A la tête du PS depuis plus de quatre ans dans une relative indifférence, le regard porté sur Olivier Faure semble donc avoir nettement changé depuis peu. Et ce n’est, a priori, pas qu’une impression de journalistes. « Bien sûr, il y a un ''effet Twitter, note sa collaboratrice. Mais la boîte mail croule sous les messages comme jamais, explique-t-elle, preuves à l’appui. Des insoumis, mais aussi d’ex-militants ou anciens électeurs socialistes qui nous disent pouvoir reconsidérer d’adhérer ou de revoter pour le PS ».
Libéré, délivré
Son discours lors du débat sur la motion de censure déposée par la Nupes, le 11 juillet, a marqué par sa pugnacité, contre le gouvernement et le Rassemblement national (RN). Chahuté, il a été vigoureusement soutenu par deux standing ovations des bancs de la Nupes. Toute la Nupes, les insoumis en tête. L’union de la gauche a-t-elle changé Olivier Faure ? Lui dit que non. Mais il a bien remarqué le changement de regard qu’on porte sur son travail. Faure se dit « libéré » du poids de ménager tout le monde en tant que premier secrétaire. « L’accord avec l’ensemble de la gauche me permet d’aligner ce que je crois avec ce que je dis, c’est plus facile. » Plus facile d’avoir un discours marqué à gauche que d’une gauche « du réel », comme disait Anne Hidalgo pendant la campagne ? « Je suis de la ''gauche de gouvernement'', je n’ai pas besoin de le répéter sur tous les tons. Je me suis juste réaligné sur ce que nous sommes depuis toujours : le parti du travail, des travailleurs. »

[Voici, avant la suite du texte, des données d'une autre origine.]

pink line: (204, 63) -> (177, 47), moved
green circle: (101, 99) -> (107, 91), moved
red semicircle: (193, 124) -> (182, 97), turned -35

Même ses contempteurs lui reconnaissent des « qualités de discoureur ». « Il a toujours été un homme de bons mots », décrit, sourire en coin, un parlementaire socialiste opposant en interne, sous couvert d’anonymat. « C’est vrai qu’au jeu de la formule, il n’est pas maladroit, applaudit aussi son nouvel allié, l’insoumis Alexis Corbière. Je ne veux pas jouer au plus malin, mais j’avais déjà observé au cours des cinq dernières années qu’Olivier Faure n’était pas le personnage un peu gris qu’il pouvait laisser paraître. »
« Les gens ne le redécouvrent pas, ils le découvrent tout court ! »
Pour ses proches, « les gens ne le redécouvrent pas, ils le découvrent tout court ! », comme le dit sa proche collaboratrice. « C’est un juste retour des choses », juge Pierre Jouvet, responsable des élections au PS. « Je reconnais tout à fait le Olivier Faure que je vois en meeting ou en conseil national », affirme de son côté Sébastien Vincini, chargé des fédérations dans la direction du parti. Les deux travaillent avec lui depuis le congrès d’Aubervilliers, en 2018. Celui-là même où il a pris la tête du PS, encore groggy des catastrophes électorales de 2017.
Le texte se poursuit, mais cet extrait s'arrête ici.